Work instructions => When you reproduce these records, keep every word exactly and drop the images.

*** Block opens ***

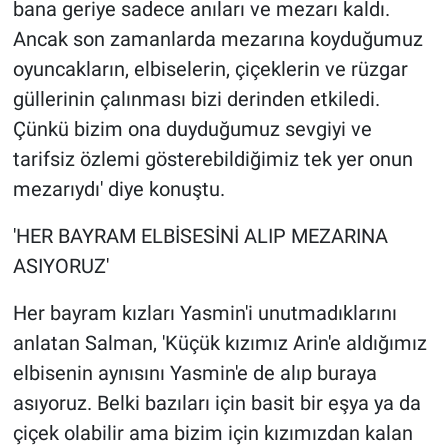
bana geriye sadece anıları ve mezarı kaldı.
Yerel Yaşam
Ancak son zamanlarda mezarına koyduğumuz
oyuncakların, elbiselerin, çiçeklerin ve rüzgar
Canlı Yayın
güllerinin çalınması bizi derinden etkiledi.
Çünkü bizim ona duyduğumuz sevgiyi ve
tarifsiz özlemi gösterebildiğimiz tek yer onun
mezarıydı' diye konuştu.
'HER BAYRAM ELBİSESİNİ ALIP MEZARINA
ASIYORUZ'
Her bayram kızları Yasmin'i unutmadıklarını
anlatan Salman, 'Küçük kızımız Arin'e aldığımız
elbisenin aynısını Yasmin'e de alıp buraya
asıyoruz. Belki bazıları için basit bir eşya ya da
çiçek olabilir ama bizim için kızımızdan kalan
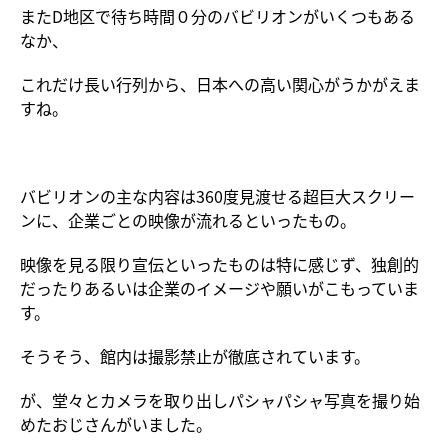
またD地区で待ち時間０分のバビリオンがいくつもある
なか、
これだけ長い行列から、日本への高い関心がうかがえま
すね。
バビリオンの主な内容は360度見渡せる超巨大スクリー
ンに、企業ごとの映像が流れるといったもの。
映像を見る限り宣伝といったものは特に感じず、独創的
だったりあるいは企業のイメージや願いがこもっていま
す。
そうそう、館内は撮影禁止が徹底されています。
が、堂々とカメラを取り出しパシャパシャ写真を撮り始
めたおじさんがいました。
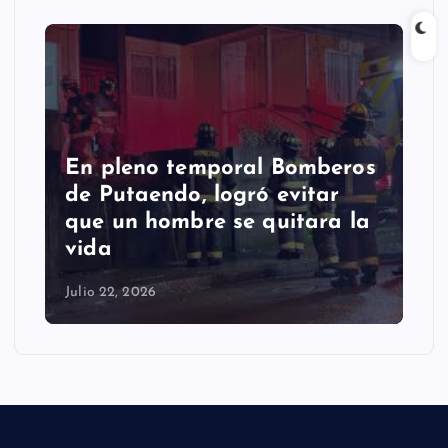
En pleno temporal Bomberos
de Putaendo, logró evitar
que un hombre se quitara la
vida
Julio 22, 2026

*** Block closes ***

Output for this exercise =>
bana geriye sadece anıları ve mezarı kaldı.
Yerel Yaşam
Ancak son zamanlarda mezarına koyduğumuz
oyuncakların, elbiselerin, çiçeklerin ve rüzgar
Canlı Yayın
güllerinin çalınması bizi derinden etkiledi.
Çünkü bizim ona duyduğumuz sevgiyi ve
tarifsiz özlemi gösterebildiğimiz tek yer onun
mezarıydı' diye konuştu.
'HER BAYRAM ELBİSESİNİ ALIP MEZARINA
ASIYORUZ'
Her bayram kızları Yasmin'i unutmadıklarını
anlatan Salman, 'Küçük kızımız Arin'e aldığımız
elbisenin aynısını Yasmin'e de alıp buraya
asıyoruz. Belki bazıları için basit bir eşya ya da
çiçek olabilir ama bizim için kızımızdan kalan
またD地区で待ち時間０分のバビリオンがいくつもある
なか、
これだけ長い行列から、日本への高い関心がうかがえま
すね。
バビリオンの主な内容は360度見渡せる超巨大スクリー
ンに、企業ごとの映像が流れるといったもの。
映像を見る限り宣伝といったものは特に感じず、独創的
だったりあるいは企業のイメージや願いがこもっていま
す。
そうそう、館内は撮影禁止が徹底されています。
が、堂々とカメラを取り出しパシャパシャ写真を撮り始
めたおじさんがいました。
En pleno temporal Bomberos
de Putaendo, logró evitar
que un hombre se quitara la
vida
Julio 22, 2026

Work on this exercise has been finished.